At least these ancient civilizations fell to invaders. We will probably fall to our own stupidity and corruption without the benefit of foreign aggression. History buffs, please spare me the lecture. I know that each of these civilizations were weakened by internal strife and corruption which set the stage for their conquest from without. I was merely pointing out that we won't even need that push from an external force in order for us to fall over.

Rome and Egypt and Greece never had to deal with a shifting climate and a population addicted to a cheap energy source which made life obscenely easy. They never had to deal with fundamentally dwindling resources with no frontiers left to colonize and exploit. There's no release valve for the pressures we are under today.

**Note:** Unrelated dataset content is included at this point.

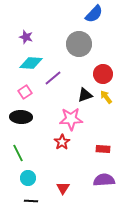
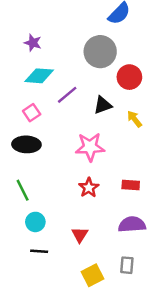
red circle: (103, 74) -> (129, 77), moved
black triangle: (85, 95) -> (103, 105), moved
red star: (62, 142) -> (89, 188), moved

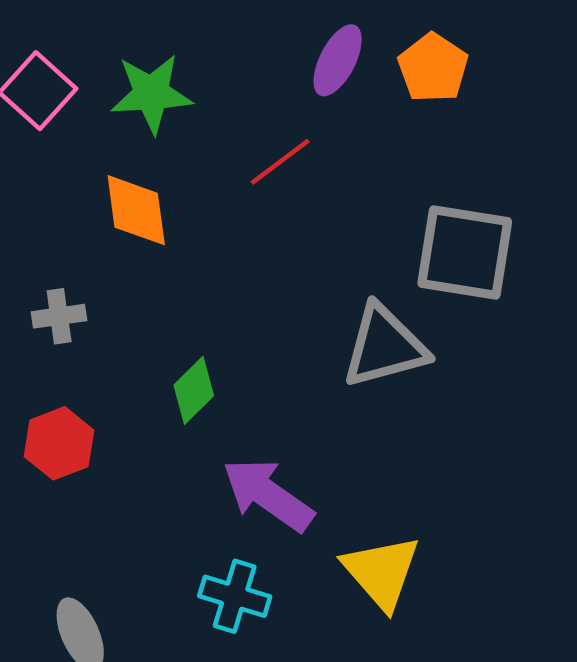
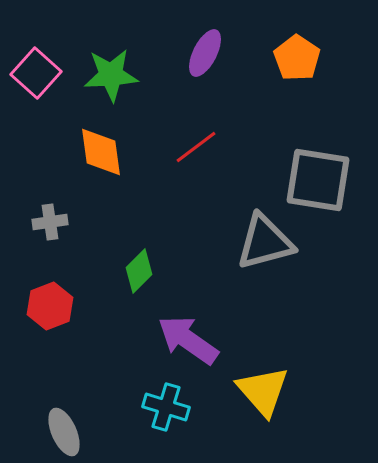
purple ellipse: (338, 60) -> (205, 53), moved
red line: (280, 162) -> (196, 147), moved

Where can you send excess population to go live now? The North Pole? When we run out of food or water where can we go to get more? Ummm... Mars? When the oil runs out and petroleum-based fertilizers aren't available to super-charge our soil any more, how do we feed our 7 billion person population?

Am I crazy? I hope so.

Atlanta doesn't think so. They're in a tough way down there. Maybe a foreshadowing of things to come? Take a look at Lake Allatoona, one of the major water sources down there.

What I'm saying is that no army can stop a drought. No bomber can make crops grow. Our military can't save us like it saved the Egyptians and the Romans and the Greeks for so long. Figthing this enemy takes a lot more smarts and cooperation than anything the ancients faced.

I'm just wondering if we're up to it.